Effective tax policy design is the foundation of strong economic development. Barriers to tax collection limit governments’ abilities to finance public goods and services, and invest in infrastructure to spur economic growth.

Key Messages

  1. Overcoming barriers to tax policy enforcement requires greater access to information

    Large informal economies with limited digital coverage of financial transactions make monitoring, verifying, and enforcing tax liabilities a challenge in developing countries. Policies must address enforcement gaps and strengthen information trails.

  2. Third-best policies, inefficient in developed countries, may prove efficient in developing countries

    The barriers to information and enforcement that plague developing countries require experimentation and policy innovation. Although taxes of inputs, turnover, and trade, are traditionally considered production inefficient, gains in revenue efficiency may significantly offset losses from production efficiency.

  3. Harnessing social incentives may increase compliance

    Non-monetary incentives affect tax morale and compliance. Harnessing social and non-monetary incentives may provide a cost-effective mechanism for raising compliance.

  4. Motivating tax collectors could bridge wider enforcement gaps

    Effective administration systems are crucial to tax collection. Smart interventions like pay-for-performance can incentivise better performance by tax collectors.

Taxes are a channel of reciprocal exchange between citizens and governments. Taxes increase government accountability, encourage better governance, public service delivery and enforcement of law and order for the protection of citizen rights – essential ingredients for economic growth. Without widespread monitoring and reporting systems to capture and verify financial transactions, many developing country tax systems generate low tax-to-GDP ratios. Effective tax policies must also address tax morale and administration.

Inability to tax is both a symptom and cause of underdevelopment. In countries with large informal economies, tax policies must account for gaps in monitoring, reporting, and administration to overcome barriers to tax enforcement and collection. Developing country governments are often characterised by poor public service delivery. Without the benefits of public goods and services, citizens have few incentives to pay taxes.

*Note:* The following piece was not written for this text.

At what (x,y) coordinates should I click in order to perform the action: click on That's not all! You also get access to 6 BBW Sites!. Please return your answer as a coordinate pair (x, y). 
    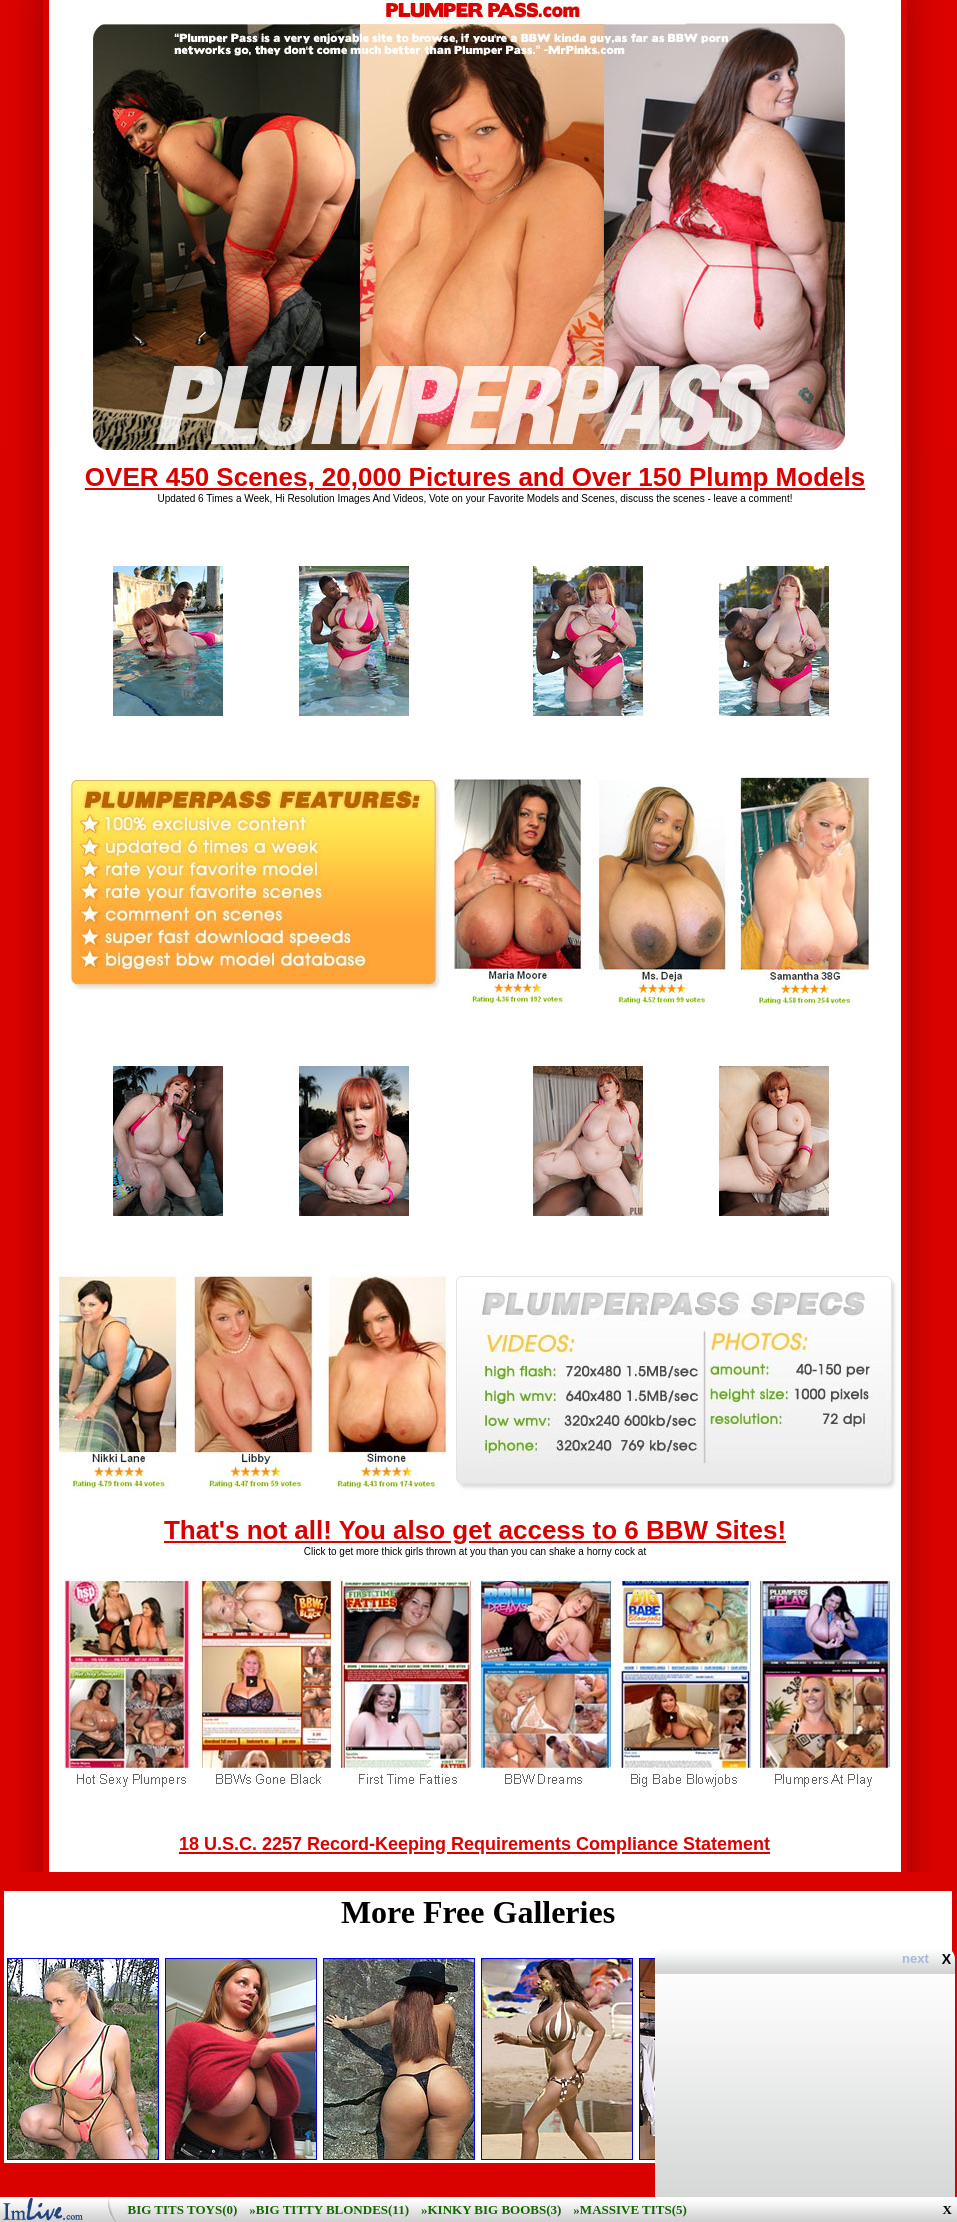
    Looking at the image, I should click on (475, 1530).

This brief presents a rethinking of tax policy. Traditional tax models assume a ‘second-best’ approach where, in the absence of perfect information (‘first-best’ conditions), tax authorities face some informational barriers to tax collection. Our approach, characterised as ‘third-best’, assumes that developing country tax authorities face severe informational barriers and significant enforcement constraints.

Given the central importance of tax revenues to financing public services, there is no viable alternative to building effective tax systems. Third-best measures, addressing information and enforcement challenges, could yield significant revenue gains in developing countries.